In the numerical treatment, the values of the parameters and the initial conditions of the drive system (4.3) and for the response system (5.9) are the same values that are taken in Fig. 1(b) and Fig. 3, respectively. The synchronization is achieved and the results are shown in Figs. 4 and 5. Figure 4 shows the same chaotic attractor for drive system (4.3) and response system (5.9), while the synchronization errors approach zero, as given in Fig. 5.

Figure 4
figure 4

Chaotic attractors for (a) the drive system (4.3) in \((x_{1}, x_{3}, x_{2})\) space, (b) the response system (5.9) in \((y_{1}, y_{3}, y_{2})\) space

Figure 5
figure 5

The synchronization errors of the drive system (4.3) and the response system (5.9) in (a) \((t, e_{1})\) diagram, (b) \((t, e_{2})\) diagram, and (c) \((t, e_{3})\) diagram

6 Conclusion

We introduced the generalized fractional dynamical system with order in \((1, 2)\).
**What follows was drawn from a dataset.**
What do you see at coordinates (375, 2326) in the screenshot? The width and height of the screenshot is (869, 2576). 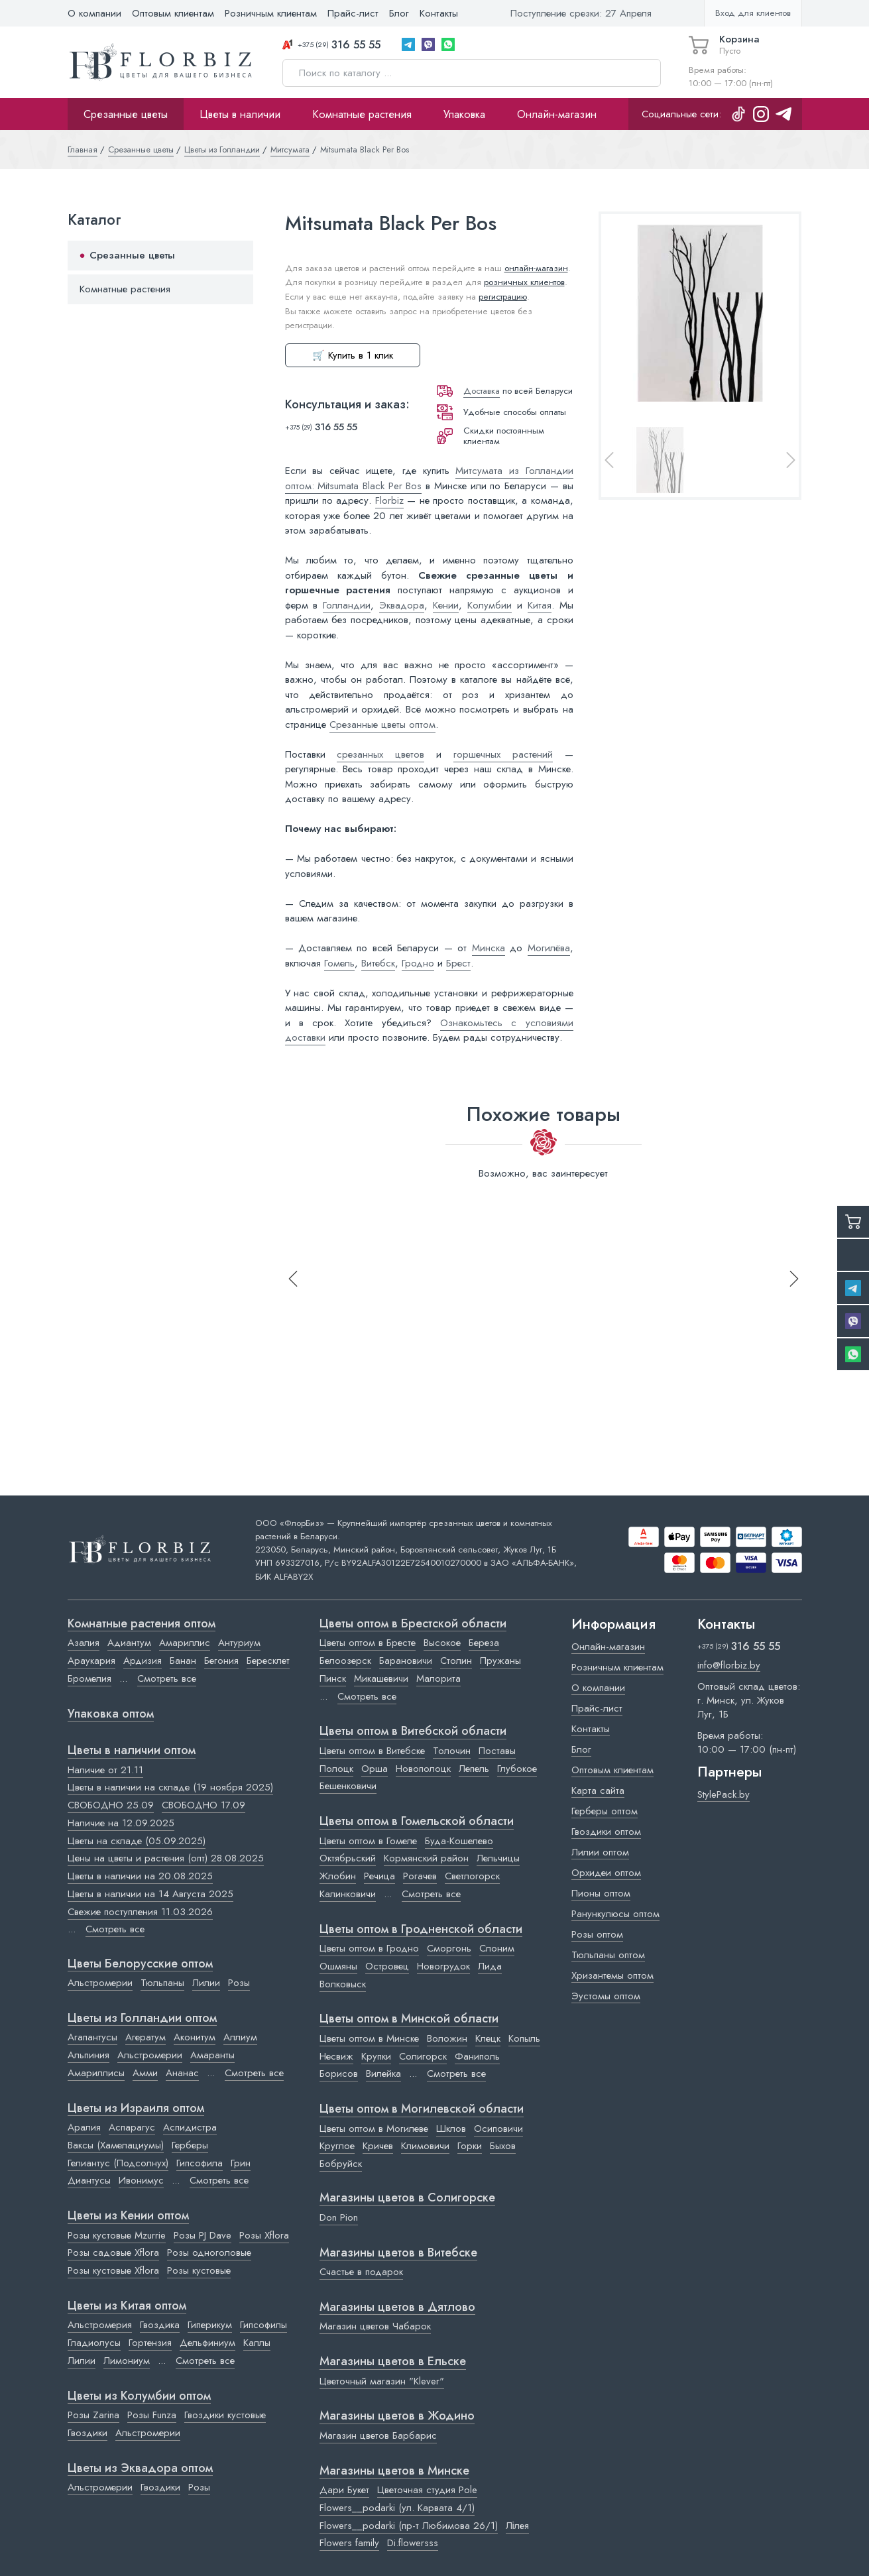 I see `Магазин цветов Чабарок` at bounding box center [375, 2326].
In Theorem 3.1, the stability analysis of that system is investigated using the Mittag–Leffler function, the Gronwall–Bellman Lemma, and the Laplace transform. We proposed M–L stability of our system with order lying in \((1, 2)\) based on the Lyapunov direct method in Theorem 3.2. The chaotic GF Lü and Lorenz systems are presented. Using linear feedback control, we illustrated the control of chaotic GFS in general and an example is given to test the validity of Theorem 4.1. We investigated the synchronization between two different chaotic GFSs. The analytical formula of the control functions (5.3) that achieve synchronization are given in Theorem 5.1. Synchronization between the different GF Lü and Lorenz systems is achieved. Other examples of GFSs can be similarly studied.